Welcome to MCGAE Tutorial

MCGAE is a novel deep computational framework designed for comprehensive analysis of spatial transcriptomics data across platforms, integrating morphological images. Given spatial multi-modal transcriptomics data, MCGAE commences by initially acquiring the original gene expression matrix alongside the adjacency matrix, which is computed based on spatial coordinates. The framework's multi-view construction is facilitated through a modular modelling approach, granting users the flexibility to select from a variety of enhancement methods, including but not limited to simple autoencoders, for the purpose of obtaining enhanced views of gene expression matrix \(X\). Furthermore, the construction of multiple views of adjacency matrix \(A\) is achievable by employing diverse similarity metrics, thereby enriching the data analysis spectrum by capturing a multitude of perspectives and relationships inherent within the spatial transcriptomics data.

In the ensuing phase, modality-specific spots representations are obtained through contrastive graph convolutional neural networks coupled with attention modules. Specifically, MCGAE keeps \(X\) fixed and uses it with different views of \(A\), where each pair \((X_1, A_j)\) is processed through a Graph Convolutional Network (GCN) to extract multi-view representations that are specifically pertinent to \(X_1\). These representations are then fused into a comprehensive embedding \(Z^X\) using an attention mechanism, which is utilized for the reconstruction of the original \(X_1\). Similarly, by keeping \(A_1\) constant and varying \(X_i\), MCGAE follows the same process to garner view-specific representations for \(A_1\), which are aggregated into \(Z^A\). The pair \((X_1, A_1)\) is designated as the base graph, encapsulating the original expression data. The refinement of their biological representations is further achieved through the adoption of self-supervised contrastive learning. In instances where morphological images are accessible, MCGAE leverages a pre-trained ResNet50 for the extraction of image features, resulting in the image embedding \(Z^{\text{morph}}\), thereby enhancing the model's capability in processing multimodal data.
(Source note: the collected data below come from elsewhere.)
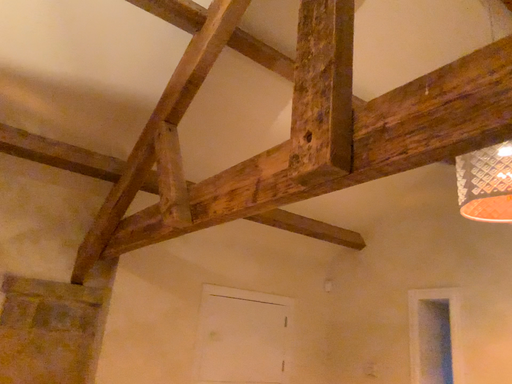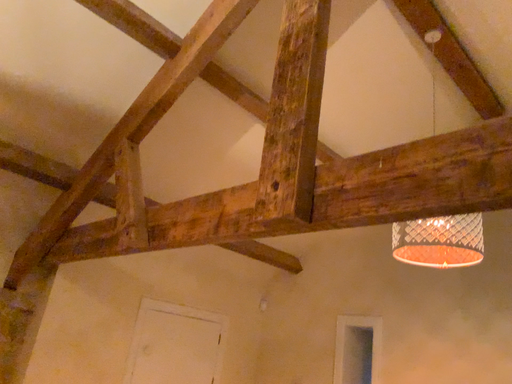 Question: How did the camera likely rotate when shooting the video?

Choices:
 (A) rotated left
 (B) rotated right

Answer: (B) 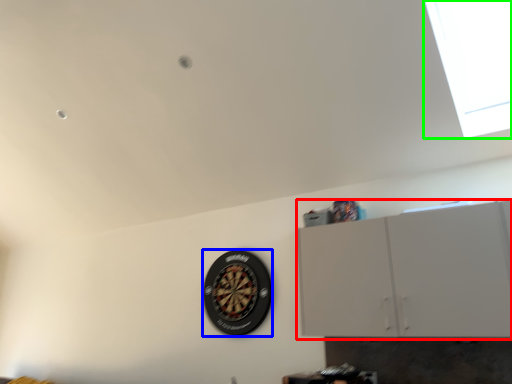 Question: Considering the real-world distances, which object is closest to cabinetry (highlighted by a red box)? wheel (highlighted by a blue box) or window (highlighted by a green box).

Choices:
 (A) wheel
 (B) window

Answer: (B)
During the terminal fusion phase, MCGAE employs an attention mechanism to combine \(Z^X\), \(Z^A\), and \(Z^{\text{morph}}\), creating the ultimate composite embedding \(Z\). This embedding is further refined through an unsupervised deep iterative clustering strategy to enhance its compactness, which is then applied to downstream analytical tasks such as spatial domain identification, data denoising, SVGs identification, trajectory inference, and extraction of 3D spatial domain. By integrating multi-view contrastive graph neural networks, attention mechanisms, and deep iterative clustering, MCGAE achieves precise and customized embeddings, significantly enhancing the reconstruction of spatial structures and the representation of gene expression patterns. This approach adeptly handles the complexities of spatial transcriptomics, providing essential insights into tissue heterogeneity and proving to be of immense value in advanced biomedical research.